START INPUT DATA
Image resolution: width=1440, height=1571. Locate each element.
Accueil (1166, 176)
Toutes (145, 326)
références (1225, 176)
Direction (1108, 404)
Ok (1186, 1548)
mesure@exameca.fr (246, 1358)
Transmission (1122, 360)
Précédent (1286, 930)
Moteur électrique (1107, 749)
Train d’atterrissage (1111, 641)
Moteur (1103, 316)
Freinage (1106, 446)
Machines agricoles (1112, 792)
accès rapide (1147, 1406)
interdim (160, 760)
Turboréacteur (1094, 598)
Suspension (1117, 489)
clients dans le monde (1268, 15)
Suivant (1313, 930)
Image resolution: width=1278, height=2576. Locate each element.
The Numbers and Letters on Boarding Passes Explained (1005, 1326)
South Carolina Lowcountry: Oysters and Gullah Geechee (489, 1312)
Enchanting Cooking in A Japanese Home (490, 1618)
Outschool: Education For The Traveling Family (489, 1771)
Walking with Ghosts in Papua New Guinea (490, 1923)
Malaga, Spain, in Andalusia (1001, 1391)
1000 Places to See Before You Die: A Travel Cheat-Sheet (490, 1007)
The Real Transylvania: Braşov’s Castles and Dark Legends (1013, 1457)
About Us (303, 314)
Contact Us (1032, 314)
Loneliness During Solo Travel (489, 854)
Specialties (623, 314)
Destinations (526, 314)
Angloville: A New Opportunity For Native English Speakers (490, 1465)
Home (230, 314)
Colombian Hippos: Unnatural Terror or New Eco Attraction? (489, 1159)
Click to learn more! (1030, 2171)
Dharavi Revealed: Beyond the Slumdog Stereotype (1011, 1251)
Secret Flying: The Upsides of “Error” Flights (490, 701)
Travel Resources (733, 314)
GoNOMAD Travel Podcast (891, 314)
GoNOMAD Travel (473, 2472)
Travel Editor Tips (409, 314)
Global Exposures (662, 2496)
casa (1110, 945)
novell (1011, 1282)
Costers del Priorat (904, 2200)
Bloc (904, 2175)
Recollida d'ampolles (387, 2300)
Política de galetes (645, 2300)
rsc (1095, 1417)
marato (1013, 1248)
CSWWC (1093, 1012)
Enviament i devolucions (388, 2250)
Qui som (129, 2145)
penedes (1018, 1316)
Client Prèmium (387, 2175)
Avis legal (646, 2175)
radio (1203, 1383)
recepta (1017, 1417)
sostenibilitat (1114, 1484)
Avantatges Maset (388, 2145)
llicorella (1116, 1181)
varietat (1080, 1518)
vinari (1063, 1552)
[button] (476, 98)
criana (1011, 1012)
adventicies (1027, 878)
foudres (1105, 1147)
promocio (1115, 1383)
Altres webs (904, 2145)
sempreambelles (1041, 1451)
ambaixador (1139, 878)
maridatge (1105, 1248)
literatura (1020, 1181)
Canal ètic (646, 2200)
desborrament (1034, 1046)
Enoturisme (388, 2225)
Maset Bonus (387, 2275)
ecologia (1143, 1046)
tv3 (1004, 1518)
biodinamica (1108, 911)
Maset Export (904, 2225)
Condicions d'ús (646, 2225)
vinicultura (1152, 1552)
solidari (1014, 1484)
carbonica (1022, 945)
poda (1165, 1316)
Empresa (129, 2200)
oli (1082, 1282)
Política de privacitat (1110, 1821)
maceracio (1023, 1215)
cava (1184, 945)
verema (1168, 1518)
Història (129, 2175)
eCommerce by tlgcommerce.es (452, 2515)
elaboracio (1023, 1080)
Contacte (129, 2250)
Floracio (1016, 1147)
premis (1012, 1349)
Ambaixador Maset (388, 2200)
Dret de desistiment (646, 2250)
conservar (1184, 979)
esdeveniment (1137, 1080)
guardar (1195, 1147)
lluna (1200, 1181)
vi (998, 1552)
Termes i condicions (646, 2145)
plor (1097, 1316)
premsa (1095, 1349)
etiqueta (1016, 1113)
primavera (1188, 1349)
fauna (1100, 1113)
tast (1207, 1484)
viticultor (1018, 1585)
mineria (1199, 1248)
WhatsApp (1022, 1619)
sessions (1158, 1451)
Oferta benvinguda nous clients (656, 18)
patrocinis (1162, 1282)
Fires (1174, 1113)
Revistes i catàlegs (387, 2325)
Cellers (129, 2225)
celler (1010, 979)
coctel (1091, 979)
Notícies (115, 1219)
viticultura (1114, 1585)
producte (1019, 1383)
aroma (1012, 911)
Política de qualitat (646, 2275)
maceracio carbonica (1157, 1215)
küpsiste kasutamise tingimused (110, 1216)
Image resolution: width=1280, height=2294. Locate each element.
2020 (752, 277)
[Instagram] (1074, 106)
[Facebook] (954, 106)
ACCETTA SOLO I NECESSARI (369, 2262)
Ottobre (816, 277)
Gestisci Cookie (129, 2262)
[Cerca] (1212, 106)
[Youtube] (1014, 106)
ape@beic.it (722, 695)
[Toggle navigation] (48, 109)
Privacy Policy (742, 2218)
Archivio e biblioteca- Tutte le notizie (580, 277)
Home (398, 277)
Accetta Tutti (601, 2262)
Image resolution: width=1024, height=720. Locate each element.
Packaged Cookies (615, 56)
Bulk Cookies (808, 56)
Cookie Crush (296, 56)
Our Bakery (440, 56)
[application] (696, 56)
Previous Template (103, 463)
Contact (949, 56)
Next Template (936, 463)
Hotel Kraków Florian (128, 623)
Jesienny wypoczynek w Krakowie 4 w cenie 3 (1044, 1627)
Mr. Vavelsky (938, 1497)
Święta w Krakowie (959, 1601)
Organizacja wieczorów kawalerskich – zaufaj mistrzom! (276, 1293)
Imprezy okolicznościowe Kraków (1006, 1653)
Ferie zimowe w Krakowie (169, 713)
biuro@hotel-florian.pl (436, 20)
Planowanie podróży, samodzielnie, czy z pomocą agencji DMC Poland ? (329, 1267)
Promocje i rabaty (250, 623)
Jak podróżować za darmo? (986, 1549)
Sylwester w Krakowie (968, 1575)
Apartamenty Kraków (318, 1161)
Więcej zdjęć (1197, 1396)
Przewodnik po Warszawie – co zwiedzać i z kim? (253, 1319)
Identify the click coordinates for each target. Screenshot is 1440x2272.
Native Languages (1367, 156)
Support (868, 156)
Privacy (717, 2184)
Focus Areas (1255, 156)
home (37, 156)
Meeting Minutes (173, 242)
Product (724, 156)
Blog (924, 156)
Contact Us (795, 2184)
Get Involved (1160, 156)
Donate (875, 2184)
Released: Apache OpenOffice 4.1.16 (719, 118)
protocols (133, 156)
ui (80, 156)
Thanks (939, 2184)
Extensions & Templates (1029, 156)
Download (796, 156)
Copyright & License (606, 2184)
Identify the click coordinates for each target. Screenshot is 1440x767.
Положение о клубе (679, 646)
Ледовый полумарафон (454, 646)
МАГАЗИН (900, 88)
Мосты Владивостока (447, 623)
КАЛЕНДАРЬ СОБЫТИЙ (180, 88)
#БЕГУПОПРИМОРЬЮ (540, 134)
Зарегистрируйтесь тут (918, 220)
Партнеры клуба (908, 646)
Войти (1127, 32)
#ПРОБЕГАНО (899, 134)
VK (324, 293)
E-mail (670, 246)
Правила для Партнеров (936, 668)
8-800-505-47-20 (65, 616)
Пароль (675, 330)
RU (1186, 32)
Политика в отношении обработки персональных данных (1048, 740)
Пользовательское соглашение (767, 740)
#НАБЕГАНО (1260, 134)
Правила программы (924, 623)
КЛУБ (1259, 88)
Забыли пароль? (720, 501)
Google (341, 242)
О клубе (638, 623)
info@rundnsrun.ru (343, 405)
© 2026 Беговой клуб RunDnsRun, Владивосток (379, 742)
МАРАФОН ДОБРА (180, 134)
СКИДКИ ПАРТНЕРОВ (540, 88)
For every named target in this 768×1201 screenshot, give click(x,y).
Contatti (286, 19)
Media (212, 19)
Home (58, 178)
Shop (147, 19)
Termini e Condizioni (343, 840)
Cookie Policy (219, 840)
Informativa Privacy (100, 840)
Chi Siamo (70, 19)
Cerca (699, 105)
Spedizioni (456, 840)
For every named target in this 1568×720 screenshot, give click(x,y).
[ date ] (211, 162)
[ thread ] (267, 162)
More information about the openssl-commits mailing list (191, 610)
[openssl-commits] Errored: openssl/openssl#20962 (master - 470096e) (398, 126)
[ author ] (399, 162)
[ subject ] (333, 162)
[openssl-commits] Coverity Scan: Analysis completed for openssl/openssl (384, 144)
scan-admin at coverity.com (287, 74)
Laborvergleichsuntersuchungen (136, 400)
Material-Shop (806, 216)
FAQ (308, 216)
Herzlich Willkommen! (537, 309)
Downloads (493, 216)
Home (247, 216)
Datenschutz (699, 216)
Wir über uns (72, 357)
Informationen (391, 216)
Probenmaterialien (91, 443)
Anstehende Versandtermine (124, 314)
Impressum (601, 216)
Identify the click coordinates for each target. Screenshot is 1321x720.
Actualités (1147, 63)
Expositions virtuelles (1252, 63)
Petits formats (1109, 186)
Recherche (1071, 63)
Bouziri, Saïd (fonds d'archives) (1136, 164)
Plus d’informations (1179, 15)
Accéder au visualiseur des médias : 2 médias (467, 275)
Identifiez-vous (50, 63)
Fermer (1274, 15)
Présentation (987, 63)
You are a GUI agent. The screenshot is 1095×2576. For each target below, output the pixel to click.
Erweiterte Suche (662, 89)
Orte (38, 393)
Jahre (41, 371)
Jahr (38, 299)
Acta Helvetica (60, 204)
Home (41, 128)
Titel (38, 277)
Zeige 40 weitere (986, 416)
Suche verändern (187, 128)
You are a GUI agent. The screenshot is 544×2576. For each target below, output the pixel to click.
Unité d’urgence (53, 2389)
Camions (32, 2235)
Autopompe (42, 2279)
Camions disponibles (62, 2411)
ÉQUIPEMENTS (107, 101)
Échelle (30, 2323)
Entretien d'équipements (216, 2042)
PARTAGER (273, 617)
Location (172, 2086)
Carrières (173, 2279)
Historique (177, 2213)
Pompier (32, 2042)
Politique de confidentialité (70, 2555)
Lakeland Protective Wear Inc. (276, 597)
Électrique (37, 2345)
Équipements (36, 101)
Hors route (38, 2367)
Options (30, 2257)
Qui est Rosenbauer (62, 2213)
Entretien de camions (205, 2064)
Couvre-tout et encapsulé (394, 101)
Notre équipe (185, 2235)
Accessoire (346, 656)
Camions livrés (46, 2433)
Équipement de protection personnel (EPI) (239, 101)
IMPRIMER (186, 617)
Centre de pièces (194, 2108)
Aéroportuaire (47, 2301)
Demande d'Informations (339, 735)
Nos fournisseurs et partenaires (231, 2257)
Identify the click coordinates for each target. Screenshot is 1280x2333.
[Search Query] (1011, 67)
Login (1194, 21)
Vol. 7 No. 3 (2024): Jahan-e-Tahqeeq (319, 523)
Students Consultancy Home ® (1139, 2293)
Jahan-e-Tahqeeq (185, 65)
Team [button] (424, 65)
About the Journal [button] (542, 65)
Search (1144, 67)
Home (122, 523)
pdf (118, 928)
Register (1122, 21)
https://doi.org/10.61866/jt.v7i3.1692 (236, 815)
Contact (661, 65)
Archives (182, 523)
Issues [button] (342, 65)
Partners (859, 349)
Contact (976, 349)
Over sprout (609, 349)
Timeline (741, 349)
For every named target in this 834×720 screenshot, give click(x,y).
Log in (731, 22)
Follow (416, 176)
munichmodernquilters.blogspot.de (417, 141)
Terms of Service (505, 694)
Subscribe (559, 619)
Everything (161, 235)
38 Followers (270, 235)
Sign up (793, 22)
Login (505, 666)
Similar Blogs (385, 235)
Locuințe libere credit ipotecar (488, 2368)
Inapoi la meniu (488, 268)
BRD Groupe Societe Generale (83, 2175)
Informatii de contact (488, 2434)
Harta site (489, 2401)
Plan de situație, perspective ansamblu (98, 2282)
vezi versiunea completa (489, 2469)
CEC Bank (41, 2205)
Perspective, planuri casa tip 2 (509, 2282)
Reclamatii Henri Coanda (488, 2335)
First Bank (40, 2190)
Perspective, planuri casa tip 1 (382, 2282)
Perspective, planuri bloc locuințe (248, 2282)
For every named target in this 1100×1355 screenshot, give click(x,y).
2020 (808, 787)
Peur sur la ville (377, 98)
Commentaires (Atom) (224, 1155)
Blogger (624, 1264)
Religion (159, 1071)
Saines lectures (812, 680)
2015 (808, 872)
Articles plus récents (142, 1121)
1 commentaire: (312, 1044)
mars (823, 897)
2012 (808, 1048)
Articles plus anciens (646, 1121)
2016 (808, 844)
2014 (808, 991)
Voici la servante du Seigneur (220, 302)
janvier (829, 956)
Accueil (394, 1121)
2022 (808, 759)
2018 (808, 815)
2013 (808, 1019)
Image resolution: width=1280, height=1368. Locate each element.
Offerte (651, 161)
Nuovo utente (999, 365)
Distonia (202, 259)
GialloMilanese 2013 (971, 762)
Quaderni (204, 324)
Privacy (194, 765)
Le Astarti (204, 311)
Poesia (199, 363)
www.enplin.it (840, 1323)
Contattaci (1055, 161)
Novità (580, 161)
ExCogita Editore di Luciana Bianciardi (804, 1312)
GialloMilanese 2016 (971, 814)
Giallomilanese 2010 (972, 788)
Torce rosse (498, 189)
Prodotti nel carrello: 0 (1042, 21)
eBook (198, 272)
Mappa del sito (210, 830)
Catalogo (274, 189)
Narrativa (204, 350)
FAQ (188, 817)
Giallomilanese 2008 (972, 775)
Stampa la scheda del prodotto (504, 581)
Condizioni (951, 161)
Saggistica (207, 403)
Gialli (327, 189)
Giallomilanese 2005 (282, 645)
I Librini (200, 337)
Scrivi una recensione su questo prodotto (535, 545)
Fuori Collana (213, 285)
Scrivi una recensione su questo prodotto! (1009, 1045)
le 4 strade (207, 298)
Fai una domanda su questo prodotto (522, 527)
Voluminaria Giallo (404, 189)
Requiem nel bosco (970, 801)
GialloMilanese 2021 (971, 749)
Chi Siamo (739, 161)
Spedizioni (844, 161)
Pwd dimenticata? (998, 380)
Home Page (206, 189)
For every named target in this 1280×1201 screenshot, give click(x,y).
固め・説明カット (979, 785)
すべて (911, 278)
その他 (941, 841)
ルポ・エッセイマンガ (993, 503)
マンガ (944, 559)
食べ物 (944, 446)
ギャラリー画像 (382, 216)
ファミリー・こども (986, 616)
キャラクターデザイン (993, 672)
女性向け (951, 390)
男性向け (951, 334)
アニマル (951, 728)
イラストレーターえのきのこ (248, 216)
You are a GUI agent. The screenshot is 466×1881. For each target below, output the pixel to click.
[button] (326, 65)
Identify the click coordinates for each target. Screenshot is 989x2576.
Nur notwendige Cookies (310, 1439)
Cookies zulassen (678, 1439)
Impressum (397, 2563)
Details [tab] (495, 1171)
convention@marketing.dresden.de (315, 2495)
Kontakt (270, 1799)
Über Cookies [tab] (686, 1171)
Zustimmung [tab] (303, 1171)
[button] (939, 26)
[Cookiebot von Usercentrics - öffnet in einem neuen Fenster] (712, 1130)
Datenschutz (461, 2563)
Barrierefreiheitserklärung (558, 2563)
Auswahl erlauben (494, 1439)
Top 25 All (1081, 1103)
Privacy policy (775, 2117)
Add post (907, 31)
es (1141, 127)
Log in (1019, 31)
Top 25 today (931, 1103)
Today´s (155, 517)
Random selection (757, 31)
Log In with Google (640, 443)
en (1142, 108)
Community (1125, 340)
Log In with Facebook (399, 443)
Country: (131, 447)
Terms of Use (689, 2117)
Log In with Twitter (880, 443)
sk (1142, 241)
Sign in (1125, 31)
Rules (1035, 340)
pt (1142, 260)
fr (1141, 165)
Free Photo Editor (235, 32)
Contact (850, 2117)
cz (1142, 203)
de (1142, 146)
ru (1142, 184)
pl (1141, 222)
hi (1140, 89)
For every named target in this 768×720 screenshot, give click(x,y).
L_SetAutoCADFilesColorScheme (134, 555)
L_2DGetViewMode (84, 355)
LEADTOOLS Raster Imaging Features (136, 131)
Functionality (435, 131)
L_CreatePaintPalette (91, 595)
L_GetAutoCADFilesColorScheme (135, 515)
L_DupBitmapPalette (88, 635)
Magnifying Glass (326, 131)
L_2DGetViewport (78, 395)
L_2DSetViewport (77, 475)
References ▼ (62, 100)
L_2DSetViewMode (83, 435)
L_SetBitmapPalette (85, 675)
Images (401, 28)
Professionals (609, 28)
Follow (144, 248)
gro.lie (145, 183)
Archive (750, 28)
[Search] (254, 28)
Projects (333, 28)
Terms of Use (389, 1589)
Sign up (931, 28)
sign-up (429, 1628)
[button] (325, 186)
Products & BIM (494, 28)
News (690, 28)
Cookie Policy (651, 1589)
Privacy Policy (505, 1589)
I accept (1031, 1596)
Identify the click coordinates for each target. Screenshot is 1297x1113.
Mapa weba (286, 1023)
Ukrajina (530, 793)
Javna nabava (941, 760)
END INPUT DATA
**REQUIRED ACTION**
In the listing, return each line containing the string "Scrivi".

**EXPECTED ANSWER**
Scrivi una recensione su questo prodotto (535, 545)
Scrivi una recensione su questo prodotto! (1009, 1045)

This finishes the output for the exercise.